● **Your objective**
Leaving the pictures aside, restate all of the data exactly.

● **Source data**

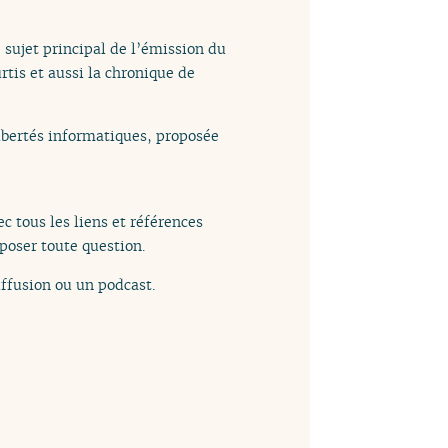
 sujet principal de l’émission du
tis et aussi la chronique de
libertés informatiques, proposée
c tous les liens et références
poser toute question.
ffusion ou un podcast.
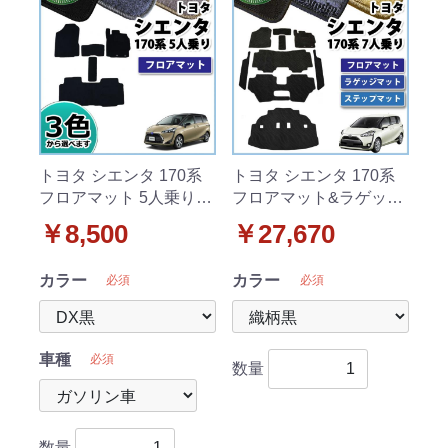
トヨタ シエンタ 170系
トヨタ シエンタ 170系
フロアマット 5人乗り用
フロアマット&ラゲッジ
DXシリーズ
マット&ステップマット
￥8,500
￥27,670
セット 7人乗り用 織柄
シリーズ
カラー
カラー
必須
必須
車種
必須
数量
数量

● **Answer to this exercise**
 sujet principal de l’émission du
tis et aussi la chronique de
libertés informatiques, proposée
c tous les liens et références
poser toute question.
ffusion ou un podcast.
トヨタ シエンタ 170系
トヨタ シエンタ 170系
フロアマット 5人乗り用
フロアマット&ラゲッジ
DXシリーズ
マット&ステップマット
￥8,500
￥27,670
セット 7人乗り用 織柄
シリーズ
カラー
カラー
必須
必須
車種
必須
数量
数量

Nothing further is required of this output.